■ PROVIDED ENTRIES
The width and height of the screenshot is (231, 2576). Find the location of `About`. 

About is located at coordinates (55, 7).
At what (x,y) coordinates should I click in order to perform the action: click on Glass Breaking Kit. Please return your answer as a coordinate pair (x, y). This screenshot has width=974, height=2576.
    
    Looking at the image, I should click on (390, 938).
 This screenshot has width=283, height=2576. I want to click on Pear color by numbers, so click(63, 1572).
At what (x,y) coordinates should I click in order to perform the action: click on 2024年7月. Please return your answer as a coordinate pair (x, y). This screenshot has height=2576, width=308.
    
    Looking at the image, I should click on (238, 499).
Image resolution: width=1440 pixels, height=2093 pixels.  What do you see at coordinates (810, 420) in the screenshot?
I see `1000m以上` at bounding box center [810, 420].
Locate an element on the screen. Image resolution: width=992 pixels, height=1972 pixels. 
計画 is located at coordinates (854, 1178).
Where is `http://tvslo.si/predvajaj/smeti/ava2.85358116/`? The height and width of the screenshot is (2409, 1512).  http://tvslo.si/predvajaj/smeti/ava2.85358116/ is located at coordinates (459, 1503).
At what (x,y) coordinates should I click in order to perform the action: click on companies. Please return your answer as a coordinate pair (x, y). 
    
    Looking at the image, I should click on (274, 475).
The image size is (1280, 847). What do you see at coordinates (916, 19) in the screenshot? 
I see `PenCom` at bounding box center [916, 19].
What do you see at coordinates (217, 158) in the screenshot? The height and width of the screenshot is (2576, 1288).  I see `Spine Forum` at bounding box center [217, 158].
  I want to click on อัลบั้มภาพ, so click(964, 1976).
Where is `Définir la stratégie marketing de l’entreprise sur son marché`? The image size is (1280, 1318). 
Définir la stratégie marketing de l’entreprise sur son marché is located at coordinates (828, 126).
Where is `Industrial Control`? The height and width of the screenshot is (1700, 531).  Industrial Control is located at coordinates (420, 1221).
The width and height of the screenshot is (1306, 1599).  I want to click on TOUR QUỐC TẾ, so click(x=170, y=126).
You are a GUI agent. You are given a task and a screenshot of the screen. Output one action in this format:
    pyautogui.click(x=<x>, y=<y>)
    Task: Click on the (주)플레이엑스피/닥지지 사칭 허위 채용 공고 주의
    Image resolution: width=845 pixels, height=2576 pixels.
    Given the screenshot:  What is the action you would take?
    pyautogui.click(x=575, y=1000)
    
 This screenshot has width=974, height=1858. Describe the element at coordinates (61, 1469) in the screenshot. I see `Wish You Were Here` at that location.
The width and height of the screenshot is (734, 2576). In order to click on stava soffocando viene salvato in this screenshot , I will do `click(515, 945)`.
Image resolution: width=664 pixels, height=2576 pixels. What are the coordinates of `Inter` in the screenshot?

■ EXERCISE PROMPT
The line containing "Task: Click on" begins the span, and the last line of the records above ends it. Return that span exactly, and nothing outside it.

■ SOLUTION FOR THIS EXERCISE
    Task: Click on the (주)플레이엑스피/닥지지 사칭 허위 채용 공고 주의
    Image resolution: width=845 pixels, height=2576 pixels.
    Given the screenshot:  What is the action you would take?
    pyautogui.click(x=575, y=1000)
    
 This screenshot has width=974, height=1858. Describe the element at coordinates (61, 1469) in the screenshot. I see `Wish You Were Here` at that location.
The width and height of the screenshot is (734, 2576). In order to click on stava soffocando viene salvato in this screenshot , I will do `click(515, 945)`.
Image resolution: width=664 pixels, height=2576 pixels. What are the coordinates of `Inter` in the screenshot?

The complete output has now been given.